(Items from a dataset)

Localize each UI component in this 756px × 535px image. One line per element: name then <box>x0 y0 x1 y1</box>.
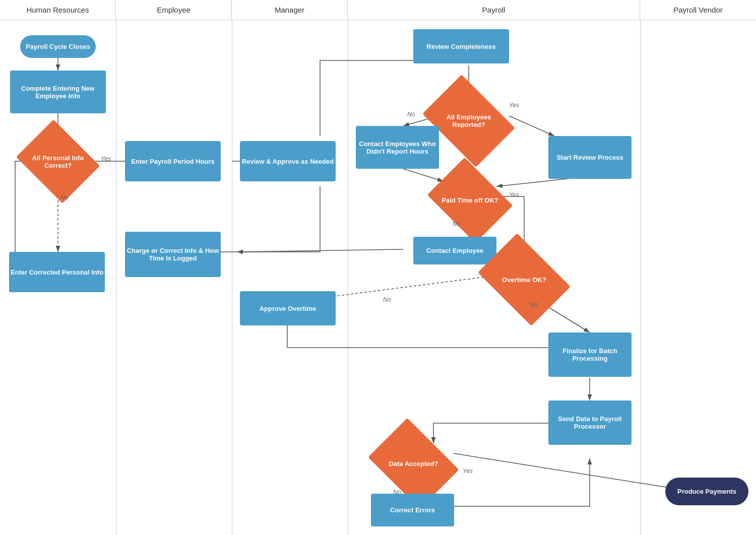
send-data-node: Send Data to Payroll Processor <box>548 400 632 445</box>
review-completeness-node: Review Completeness <box>413 29 509 63</box>
col-header-mgr: Manager <box>232 0 348 20</box>
yes-label-overtime: Yes <box>528 301 538 308</box>
yes-label-paid-time-off: Yes <box>509 191 519 198</box>
contact-employee-node: Contact Employee <box>413 237 496 264</box>
no-label-personal-info: No <box>60 194 68 201</box>
payroll-cycle-node: Payroll Cycle Closes <box>20 35 96 58</box>
col-header-pv: Payroll Vendor <box>640 0 756 20</box>
approve-overtime-node: Approve Overtime <box>240 291 336 325</box>
diagram-container: Human Resources Employee Manager Payroll… <box>0 0 756 535</box>
svg-line-8 <box>509 116 554 136</box>
yes-label-data-accepted: Yes <box>463 467 473 475</box>
yes-label-emp-reported: Yes <box>509 102 519 109</box>
col-line-4 <box>640 20 641 535</box>
col-line-2 <box>232 20 232 535</box>
charge-correct-node: Charge or Correct Info & How Time Is Log… <box>125 232 221 277</box>
all-employees-reported-node: All Employees Reported? <box>431 93 507 149</box>
correct-errors-node: Correct Errors <box>371 494 454 526</box>
no-label-paid-time-off: No <box>453 221 460 228</box>
paid-time-off-node: Paid Time off OK? <box>436 174 504 227</box>
svg-line-15 <box>237 249 403 252</box>
col-line-1 <box>116 20 116 535</box>
col-header-hr: Human Resources <box>0 0 116 20</box>
diagram-area: Payroll Cycle Closes Complete Entering N… <box>0 20 756 535</box>
columns-header: Human Resources Employee Manager Payroll… <box>0 0 756 20</box>
svg-line-20 <box>454 453 675 489</box>
produce-payments-node: Produce Payments <box>665 478 748 505</box>
enter-payroll-hours-node: Enter Payroll Period Hours <box>125 141 221 181</box>
all-personal-info-node: All Personal Info Correct? <box>25 135 91 188</box>
data-accepted-node: Data Accepted? <box>377 436 450 491</box>
start-review-node: Start Review Process <box>548 136 632 179</box>
complete-new-emp-node: Complete Entering New Employee Info <box>10 71 106 113</box>
yes-label-personal-info: Yes <box>101 155 111 162</box>
overtime-ok-node: Overtime OK? <box>486 252 562 307</box>
col-header-emp: Employee <box>116 0 232 20</box>
col-line-3 <box>348 20 348 535</box>
enter-corrected-node: Enter Corrected Personal Info <box>9 252 105 292</box>
no-label-emp-reported: No <box>407 111 415 118</box>
no-label-overtime: No <box>383 296 391 303</box>
review-approve-node: Review & Approve as Needed <box>240 141 336 181</box>
col-header-pay: Payroll <box>348 0 640 20</box>
contact-didnt-report-node: Contact Employees Who Didn't Report Hour… <box>356 126 439 169</box>
finalize-batch-node: Finalize for Batch Processing <box>548 332 632 377</box>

**INSTRUCTIONS FOR THE TASK**
For this exercise, copy the entries above exactly and skip any picture.

**SOLUTION TO THE EXERCISE**
Localize each UI component in this 756px × 535px image. One line per element: name then <box>x0 y0 x1 y1</box>.
send-data-node: Send Data to Payroll Processor <box>548 400 632 445</box>
review-completeness-node: Review Completeness <box>413 29 509 63</box>
col-header-mgr: Manager <box>232 0 348 20</box>
yes-label-overtime: Yes <box>528 301 538 308</box>
yes-label-paid-time-off: Yes <box>509 191 519 198</box>
contact-employee-node: Contact Employee <box>413 237 496 264</box>
no-label-personal-info: No <box>60 194 68 201</box>
payroll-cycle-node: Payroll Cycle Closes <box>20 35 96 58</box>
col-header-pv: Payroll Vendor <box>640 0 756 20</box>
approve-overtime-node: Approve Overtime <box>240 291 336 325</box>
diagram-container: Human Resources Employee Manager Payroll… <box>0 0 756 535</box>
svg-line-8 <box>509 116 554 136</box>
yes-label-data-accepted: Yes <box>463 467 473 475</box>
yes-label-emp-reported: Yes <box>509 102 519 109</box>
col-line-4 <box>640 20 641 535</box>
col-line-2 <box>232 20 232 535</box>
charge-correct-node: Charge or Correct Info & How Time Is Log… <box>125 232 221 277</box>
all-employees-reported-node: All Employees Reported? <box>431 93 507 149</box>
correct-errors-node: Correct Errors <box>371 494 454 526</box>
no-label-paid-time-off: No <box>453 221 460 228</box>
paid-time-off-node: Paid Time off OK? <box>436 174 504 227</box>
svg-line-15 <box>237 249 403 252</box>
col-line-1 <box>116 20 116 535</box>
col-header-hr: Human Resources <box>0 0 116 20</box>
diagram-area: Payroll Cycle Closes Complete Entering N… <box>0 20 756 535</box>
columns-header: Human Resources Employee Manager Payroll… <box>0 0 756 20</box>
svg-line-20 <box>454 453 675 489</box>
produce-payments-node: Produce Payments <box>665 478 748 505</box>
enter-payroll-hours-node: Enter Payroll Period Hours <box>125 141 221 181</box>
all-personal-info-node: All Personal Info Correct? <box>25 135 91 188</box>
data-accepted-node: Data Accepted? <box>377 436 450 491</box>
start-review-node: Start Review Process <box>548 136 632 179</box>
complete-new-emp-node: Complete Entering New Employee Info <box>10 71 106 113</box>
yes-label-personal-info: Yes <box>101 155 111 162</box>
overtime-ok-node: Overtime OK? <box>486 252 562 307</box>
col-header-emp: Employee <box>116 0 232 20</box>
col-line-3 <box>348 20 348 535</box>
enter-corrected-node: Enter Corrected Personal Info <box>9 252 105 292</box>
no-label-emp-reported: No <box>407 111 415 118</box>
no-label-overtime: No <box>383 296 391 303</box>
review-approve-node: Review & Approve as Needed <box>240 141 336 181</box>
col-header-pay: Payroll <box>348 0 640 20</box>
contact-didnt-report-node: Contact Employees Who Didn't Report Hour… <box>356 126 439 169</box>
finalize-batch-node: Finalize for Batch Processing <box>548 332 632 377</box>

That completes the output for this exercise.